Funrural: isso sem contar o Funrural, já declarado inconstitucional e ainda cobrado. A história desta contribuição é interessante. Criada para poder custear a aposentadoria dos pequenos produtores e pescadores, foi indevidamente estendida a eles nas leis ordinárias. Pois bem, depois de muito tempo o STF declarou a inconstitucionalidade do artigo 1º da Lei nº 8.540, de 22 de dezembro de 1992, que prevê o recolhimento da contribuição para o Fundo de Assistência ao Trabalhador Rural (Funrural) sobre a receita bruta proveniente da comercialização da produção rural de empregadores, pessoas físicas. O STF também negou o pedido da Advocacia Geral da União (AGU), em defesa do Instituto Nacional do Seguro Social (INSS), que administra o Funrural, para que a decisão fosse modulada, isto é, para que os seus efeitos fossem aplicados somente para os futuros recolhimentos da contribuição, e não de forma retroativa.

A decisão diz o seguinte: “Recurso Extraordinário – Pressuposto Específico – Violência à Constituição – Análise – Conclusão. Porque o Supremo, na análise da violência à Constituição, adota entendimento quanto à matéria de fundo do extraordinário, a conclusão a que chega deságua, conforme sempre sustentou a melhor doutrina – José Carlos Barbosa Moreira -, em provimento ou desprovimento do recurso, sendo impróprias as nomenclaturas conhecimento e não conhecimento. Contribuição Social – Comercialização de Bovinos – Produtores Rurais Pessoas Naturais – Sub-rogação – Lei no. 8.212/91 – Artigo 195, Inciso I, da Carta Federal – Período anterior à Emenda Constitucional no. 20/98 – Unicidade de Incidência – Exceções – Cofins e Contribuição Social – Precedente – Inexistência de Lei Complementar. Ante o texto constitucional, não subsiste a obrigação tributária sub-rogada do adquirente, presente à venda de bovinos por produtores rurais, pessoas naturais, prevista nos artigos 12, incisos V e VII, 25, incisos I e II, e 30, inciso IV, da Lei nº 8.212/91, com as redações decorrentes das Leis nº 8.540/92 e nº 9.528/97. Aplicação de leis no tempo – considerações.”

E o Governo não se fez de rogado. Ainda que com placar desfavorável à questão no STF, criou nova faixa de incidência da contribuição, gravando, desta vez, os produtos intermediários.
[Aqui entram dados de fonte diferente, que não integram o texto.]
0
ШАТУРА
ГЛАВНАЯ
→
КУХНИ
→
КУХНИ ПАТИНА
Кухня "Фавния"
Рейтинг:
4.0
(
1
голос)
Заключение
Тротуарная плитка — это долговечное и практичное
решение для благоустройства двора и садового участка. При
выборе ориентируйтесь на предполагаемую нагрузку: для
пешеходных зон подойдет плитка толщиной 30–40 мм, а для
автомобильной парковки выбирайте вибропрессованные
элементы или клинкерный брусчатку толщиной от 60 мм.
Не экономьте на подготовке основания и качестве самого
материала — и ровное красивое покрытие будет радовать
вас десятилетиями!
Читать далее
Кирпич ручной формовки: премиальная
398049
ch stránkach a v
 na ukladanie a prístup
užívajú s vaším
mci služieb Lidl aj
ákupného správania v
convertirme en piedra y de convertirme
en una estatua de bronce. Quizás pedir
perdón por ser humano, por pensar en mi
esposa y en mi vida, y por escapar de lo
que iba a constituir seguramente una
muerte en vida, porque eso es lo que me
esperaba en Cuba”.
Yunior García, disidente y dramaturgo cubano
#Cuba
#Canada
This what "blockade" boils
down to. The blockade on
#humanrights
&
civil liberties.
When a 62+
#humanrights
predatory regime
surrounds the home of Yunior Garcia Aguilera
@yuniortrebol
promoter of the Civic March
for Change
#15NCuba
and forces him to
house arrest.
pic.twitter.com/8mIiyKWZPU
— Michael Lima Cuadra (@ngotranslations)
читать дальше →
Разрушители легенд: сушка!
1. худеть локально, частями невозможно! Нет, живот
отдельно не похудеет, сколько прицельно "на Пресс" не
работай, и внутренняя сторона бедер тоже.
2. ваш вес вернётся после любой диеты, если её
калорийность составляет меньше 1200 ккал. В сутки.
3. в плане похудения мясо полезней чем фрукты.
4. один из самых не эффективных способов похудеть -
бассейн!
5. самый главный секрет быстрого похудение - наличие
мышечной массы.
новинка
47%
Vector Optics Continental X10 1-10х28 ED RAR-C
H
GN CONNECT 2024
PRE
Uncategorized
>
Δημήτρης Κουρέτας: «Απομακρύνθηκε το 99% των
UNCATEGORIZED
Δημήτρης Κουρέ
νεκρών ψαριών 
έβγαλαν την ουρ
Ela está na Lei nº 11.718/2008, que revogou o parágrafo 4º do artigo 25 da Lei 8.212/ 91, que previa a isenção nas operações entre produtores pessoas físicas. Essas operações passaram a compor o campo de incidência do Funrural. Dessa forma, como se não bastasse, por exemplo, a venda de madeira, passou-se a cobrar também a venda de mudas.
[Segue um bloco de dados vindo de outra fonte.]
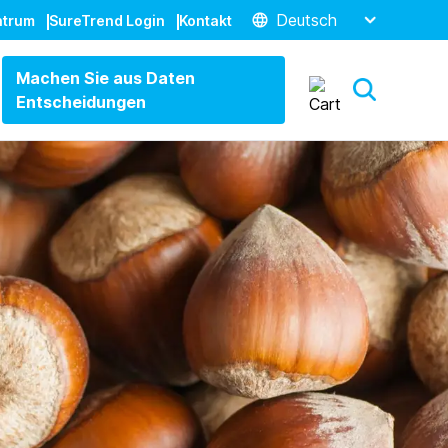
Deutsch
ntrum
SureTrend Login
Kontakt
Machen Sie aus Daten
Entscheidungen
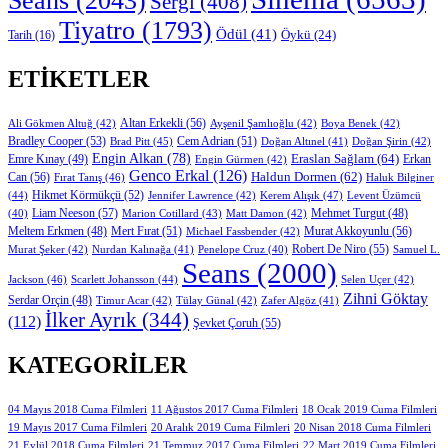
Seans
(2043)
Sergi
(408)
Tiyatro
(1793)
Ödül
(41)
Öykü
(24)
Tarih
(16)
ETIKETLER
Altan Erkekli
(56)
Ali Gökmen Altuğ
(42)
Ayşenil Şamlıoğlu
(42)
Boya Benek
(42)
Bradley Cooper
(53)
Cem Adrian
(51)
Brad Pitt
(45)
Doğan Altınel
(41)
Doğan Şirin
(42)
Engin Alkan
(78)
Eraslan Sağlam
(64)
Erkan
Emre Kınay
(49)
Engin Gürmen
(42)
Genco Erkal
(126)
Can
(56)
Haldun Dormen
(62)
Fırat Tanış
(46)
Haluk Bilginer
Hikmet Körmükçü
(52)
(44)
Jennifer Lawrence
(42)
Kerem Alışık
(47)
Levent Üzümcü
Liam Neeson
(57)
Marion Cotillard
(43)
Matt Damon
(42)
Mehmet Turgut
(48)
(40)
Mert Fırat
(51)
Murat Akkoyunlu
(56)
Meltem Erkmen
(48)
Michael Fassbender
(42)
Robert De Niro
(55)
Murat Şeker
(42)
Nurdan Kalınağa
(41)
Samuel L.
Penelope Cruz
(40)
Seans
(2000)
Jackson
(46)
Scarlett Johansson
(44)
Selen Uçer
(42)
Zihni Göktay
Serdar Orçin
(48)
Timur Acar
(42)
Tülay Günal
(42)
Zafer Algöz
(41)
İlker Ayrık
(344)
(112)
Şevket Çoruh
(55)
KATEGORILER
11 Ağustos 2017 Cuma Filmleri
04 Mayıs 2018 Cuma Filmleri
18 Ocak 2019 Cuma Filmleri
19 Mayıs 2017 Cuma Filmleri
20 Aralık 2019 Cuma Filmleri
20 Nisan 2018 Cuma Filmleri
21 Eylül 2018 Cuma Filmleri
21 Temmuz 2017 Cuma Filmleri
22 Mart 2019 Cuma Filmleri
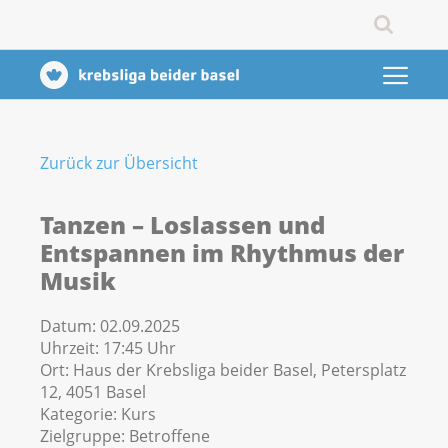
Zurück zur Übersicht
Tanzen – Loslassen und
Entspannen im Rhythmus der
Musik
Datum:
02.09.2025
Uhrzeit:
17:45 Uhr
Ort:
Haus der Krebsliga beider Basel, Petersplatz
12, 4051 Basel
Kategorie:
Kurs
Zielgruppe:
Betroffene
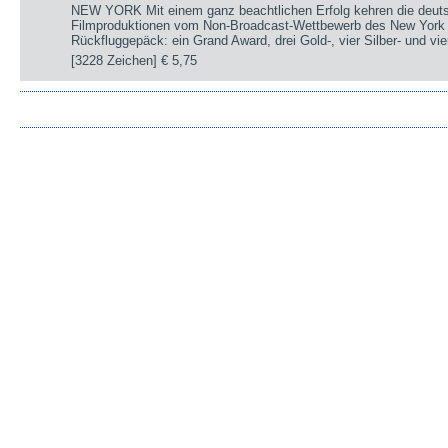
NEW YORK Mit einem ganz beachtlichen Erfolg kehren die deut
Filmproduktionen vom Non-Broadcast-Wettbewerb des New York 
Rückfluggepäck: ein Grand Award, drei Gold-, vier Silber- und v
[3228 Zeichen]
€ 5,75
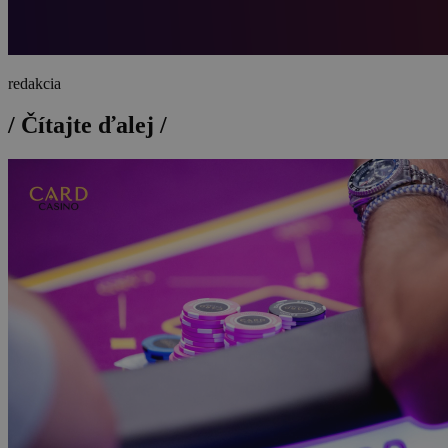
redakcia
/
Čítajte ďalej
/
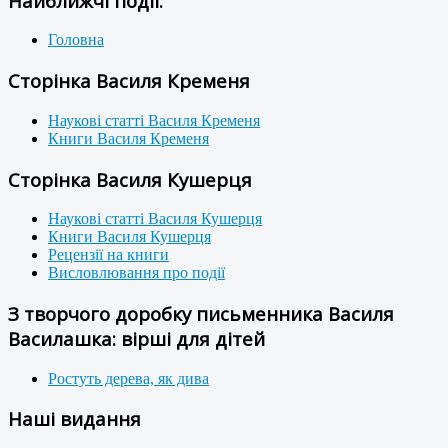
Найближчі події:
Головна
Сторінка Василя Кременя
Наукові статті Василя Кременя
Книги Василя Кременя
Сторінка Василя Кушерця
Наукові статті Василя Кушерця
Книги Василя Кушерця
Рецензії на книги
Висловлювання про події
З творчого доробку письменника Василя
Василашка: вірші для дітей
Ростуть дерева, як дива
Наші видання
“Multitributação” — Assim, ocorre mais do que bitributação. Estamos diante de “multitributação”, que não gera direito a crédito e onera sobremaneira a produção rural. Já faz mais de um ano que o Supremo discutiu a questão. Por enquanto, continuam exigindo o mesmo recolhimento dos produtores, como se cumprimento de decisão judicial fosse “optativo”. Boa fé por parte da União e seus representantes é utopia.

Até agora, o agronegócio é responsável por 25% do PIB — um número próximo a R$ 800 bilhões por ano. Esse mesmo setor gera um terço dos empregos do país, com 17 milhões de postos de trabalho. Carrega ainda a culpa pelo aumento do valor da cesta básica da alimentação e sofre constantes ameaças de desapropriação dos seus meios de produção. O panorama global é que o sistema agrícola mundial está em crise. O mundo deve se tornar mais eficiente e dobrar a sua produção para que haja comida para todos. Estudos indicam que a população mundial terá mais três bilhões de pessoas do que tem hoje, atingindo dez bilhões de seres humanos no final do século. Inúmeros países têm se preparado para isso, buscando eficiência a qualquer custo.

Talvez isso esteja distante da realidade brasileira. Aqui, hoje, temos eficiência na produção. Nem sempre foi assim, mas atualmente somos o modelo a ser copiado. Nosso progresso foi da ameaça da saúva — aquela formiga que aterrorizava a todos no início do século passado com sua capacidade de estragar lavouras — à liderança da produção. Agora, em vez da formiga, temos de nos debruçar sobre este perverso e confuso sistema tributário. Ele sim pode arruinar o nosso agronegócio. Este é o momento exato e necessário para a reforma tributária.